東京国立博物館には通称マリア観音とよばれるものがあります。中国製の稚児を抱いた磁器の慈母観音像で、幕府がキリスト教布教を禁止した禁教時代に長崎においてつかわれていたもので表向きはキリスト教を信仰してないように見せかけて、観音様をマリアとして祈りをささげていました。見学したときに知ったことですが東京国立博物館にあるものはすべて安政年間に長崎奉行所に収納されてたものです。おそらくなんらかのきっかけで見つかってしまったもので経緯や背負ってきた歴史を想像して「うーん」と唸っちまったのですがっててめえの感想はともかく(なお禁教下で聖母マリアが観音様に擬せられたのは長崎市周辺です。不思議なことなんですが長崎県北部へ行くとキリスト教が神道の土着の神様と一緒になります)。
東博のマリア観音以外にも禁教下の痕跡はあります。
長崎の大浦天主堂のそばの近接して旧羅典神学校という建物があってそこに禁教下でのキリスト教徒の資料がかなりありました。キリスト教が禁教となり、教会は存在せず、また本来なら行事をつかさどる司祭たちは既に追放令がでてましたから日本におらず、改宗せずに残されたキリスト教徒たちは全て自前でやっていて、手作りで信仰に則った暦を作りそれを代々引き継ぎをし管理して、それを厳格に守って信仰を維持しててその暦も残存しています。またちょっと痛切なのは葬式に関する資料で、禁教下の当時は寺の檀家として誰もが表面上は仏教徒として生きてたわけですが、葬式も仏式で、仏式のほかにひそかにキリスト教に則った葬式もひそかに挙行し死んだ者を最後にはキリスト教徒として天に昇らせたのですが、そのときに詠んだと思われる式の祈りの文書も残っています。秘かに伝承されてきたものです。
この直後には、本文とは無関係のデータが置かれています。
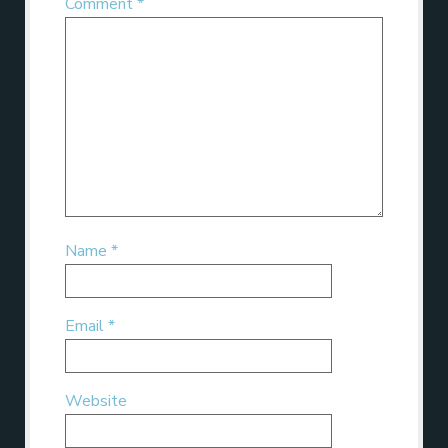
Comment
*
Name
*
Email
*
Website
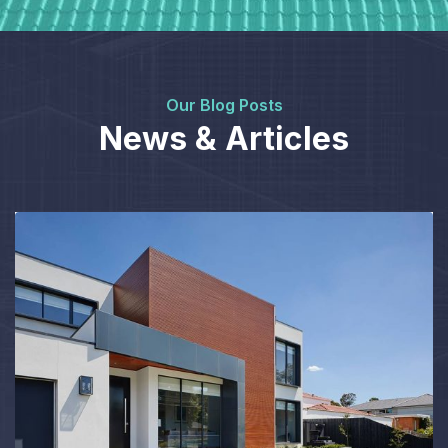
Our Blog Posts
News & Articles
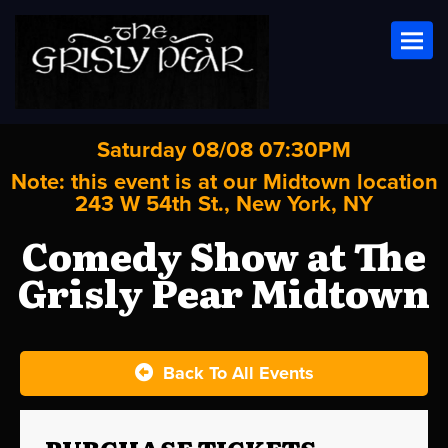
Toggl
Saturday 08/08 07:30PM
Note: this event is at our
Midtown
location
243 W 54th St., New York, NY
Comedy Show at The
Grisly Pear Midtown
Back To All Events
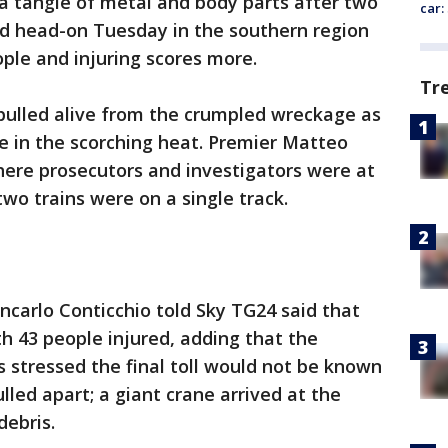
a tangle of metal and body parts after two
car:
ed head-on Tuesday in the southern region
eople and injuring scores more.
Tr
pulled alive from the crumpled wreckage as
e in the scorching heat. Premier Matteo
here prosecutors and investigators were at
wo trains were on a single track.
carlo Conticchio told Sky TG24 said that
h 43 people injured, adding that the
s stressed the final toll would not be known
ulled apart; a giant crane arrived at the
ebris.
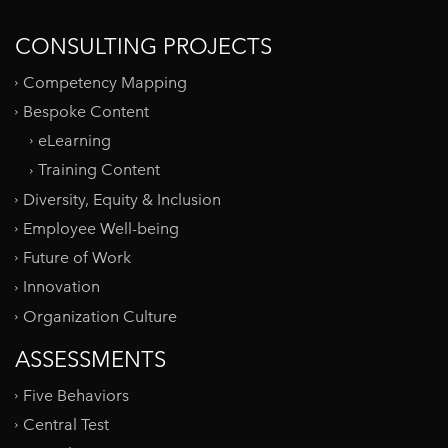
CONSULTING PROJECTS
Competency Mapping
Bespoke Content
eLearning
Training Content
Diversity, Equity & Inclusion
Employee Well-being
Future of Work
Innovation
Organization Culture
ASSESSMENTS
Five Behaviors
Central Test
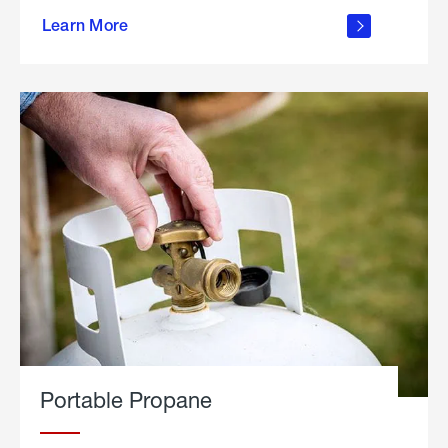
about
Learn More
outdoor
living
Portable Propane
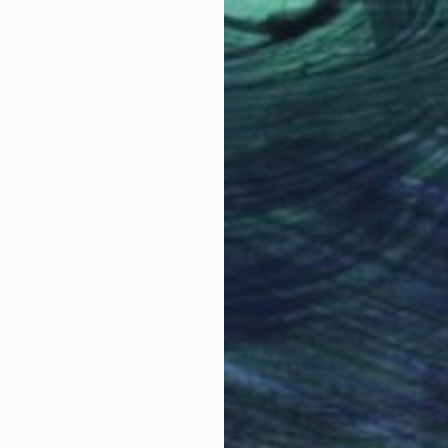
ián
, Spain
Antonina Dunaeva
, Canada
Anas
Oil on Canvas
Wate
19.7 x 15.7 in
15.7 
Why Saatchi Art?
obal Selection of
Satisfaction Guara
Original Art
Our 14-day satisfa
ore an unparalleled
guarantee allows y
work selection from
buy with confiden
round the world.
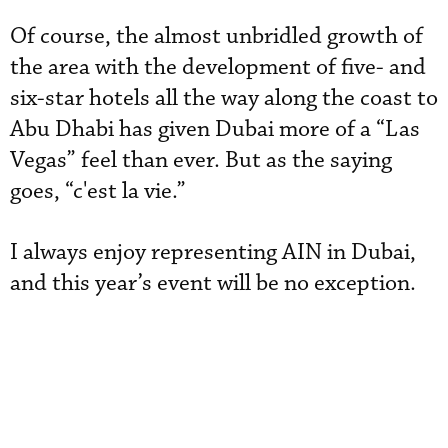
Of course, the almost unbridled growth of
the area with the development of five- and
six-star hotels all the way along the coast to
Abu Dhabi has given Dubai more of a “Las
Vegas” feel than ever. But as the saying
goes, “c'est la vie.”
I always enjoy representing AIN in Dubai,
and this year’s event will be no exception.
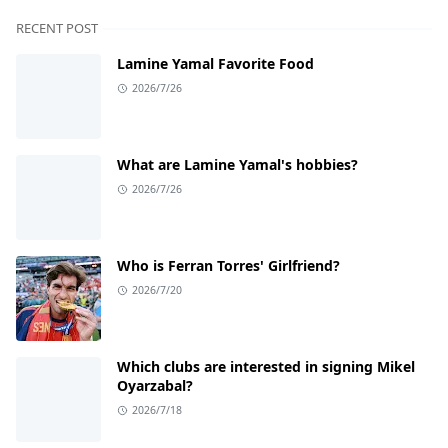
RECENT POST
Lamine Yamal Favorite Food
2026/7/26
What are Lamine Yamal's hobbies?
2026/7/26
Who is Ferran Torres' Girlfriend?
2026/7/20
Which clubs are interested in signing Mikel
Oyarzabal?
2026/7/18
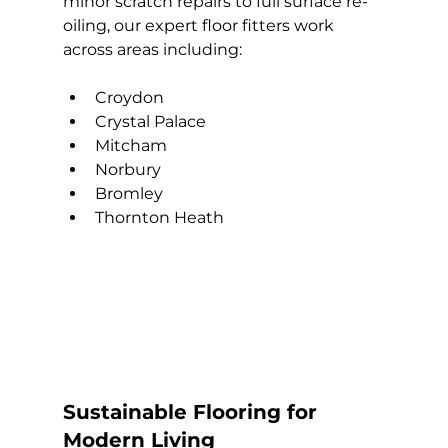
minor scratch repairs to full surface re-
oiling, our expert floor fitters work 
across areas including:
Croydon
Crystal Palace
Mitcham
Norbury
Bromley
Thornton Heath
Sustainable Flooring for 
Modern Living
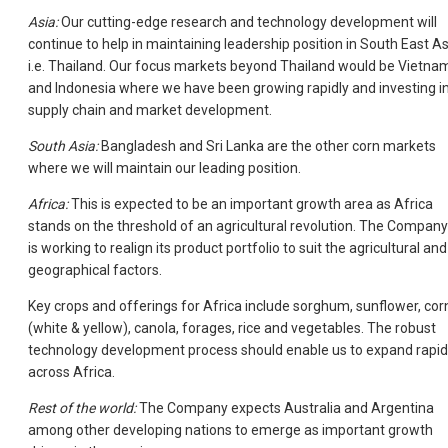
Asia:
Our cutting-edge research and technology development will
continue to help in maintaining leadership position in South East As
i.e. Thailand. Our focus markets beyond Thailand would be Vietna
and Indonesia where we have been growing rapidly and investing i
supply chain and market development.
South Asia:
Bangladesh and Sri Lanka are the other corn markets
where we will maintain our leading position.
Africa:
This is expected to be an important growth area as Africa
stands on the threshold of an agricultural revolution. The Company
is working to realign its product portfolio to suit the agricultural and
geographical factors.
Key crops and offerings for Africa include sorghum, sunflower, cor
(white & yellow), canola, forages, rice and vegetables. The robust
technology development process should enable us to expand rapid
across Africa.
Rest of the world:
The Company expects Australia and Argentina
among other developing nations to emerge as important growth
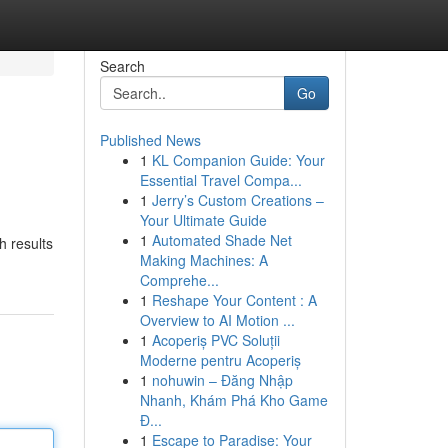
Search
Go
Published News
1
KL Companion Guide: Your
Essential Travel Compa...
1
Jerry’s Custom Creations –
Your Ultimate Guide
1
Automated Shade Net
h results
Making Machines: A
Comprehe...
1
Reshape Your Content : A
Overview to AI Motion ...
1
Acoperiș PVC Soluții
Moderne pentru Acoperiș
1
nohuwin – Đăng Nhập
Nhanh, Khám Phá Kho Game
Đ...
1
Escape to Paradise: Your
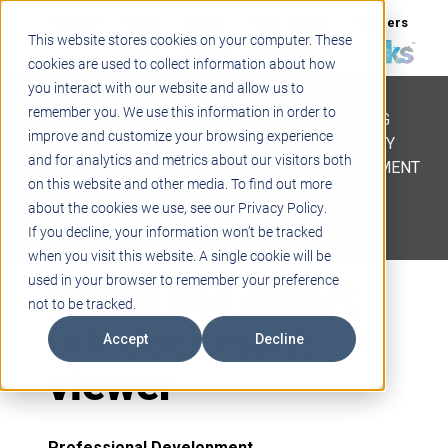
Support
Blogs
Events
Case Studies
Careers
This website stores cookies on your computer. These
About
Contact
cookies are used to collect information about how
you interact with our website and allow us to
STEM
remember you. We use this information in order to
PROJECT BASED LEARNING
improve and customize your browsing experience
EDUCATIONAL TECHNOLOGY
and for analytics and metrics about our visitors both
PROFESSIONAL DEVELOPMENT
on this website and other media. To find out more
ACTIVE LEARNING SPACES
about the cookies we use, see our Privacy Policy.
BELLS & PAGING
If you decline, your information won’t be tracked
when you visit this website. A single cookie will be
Using the smart
used in your browser to remember your preference
not to be tracked.
ink document
Accept
Decline
viewer
Professional Development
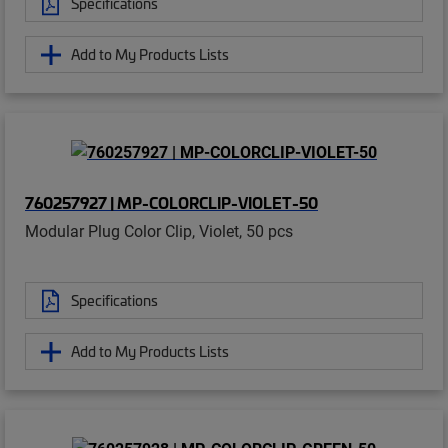
Specifications
Add to My Products Lists
760257927 | MP-COLORCLIP-VIOLET-50
Modular Plug Color Clip, Violet, 50 pcs
Specifications
Add to My Products Lists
東博のマリア観音は対象から外れてるはずですが大浦天主堂をはじめとした禁教下の潜伏キリシタン関連の史跡がここで世界遺産になりました。ずいぶん前から運動をしていたのを知っていたので長崎の方々の苦労が報われて良かったなというのと、日本史の暗部でもあって、その暗部に光が当たることは後世に歴史を残すことにもなるのでその点でも良かったな、と思っています。
ただ残念なのは浦上教会が外れてしまったことです。浦上は禁教下でもキリスト教徒が信仰を守っていた場所で浦上をなんで指定しなかったのか謎なのです。大浦に天主堂が出来たあとに幕末の浦上の人たちはキリスト教徒であることを公然と表明するようになりました。明治政府は彼らを弾圧しキリスト教徒が3000人以上浦上にいたのですが全員根こそぎ山口県や愛媛県ほか西日本各地へ追放されます。これを「浦上四番崩れ」といい、海外からの抗議により戻ることが出来た人やいったん棄教したものの再度入信した人々が寄付をしあって信仰を守ってきた浦上の地に聖堂を立てたのが浦上教会のはじまりです。ところが第二次大戦中、長崎の中心部からちょっと離れてる浦上に原爆が落ちました。爆心地はこの教会のそばでいまあるのは戦後再建されたものです。
破壊された前の教会の遺構も残ってるのですが、せめてその遺構だけでもなんとかならないかなあ、と思うのですが、難しかったのかなあ。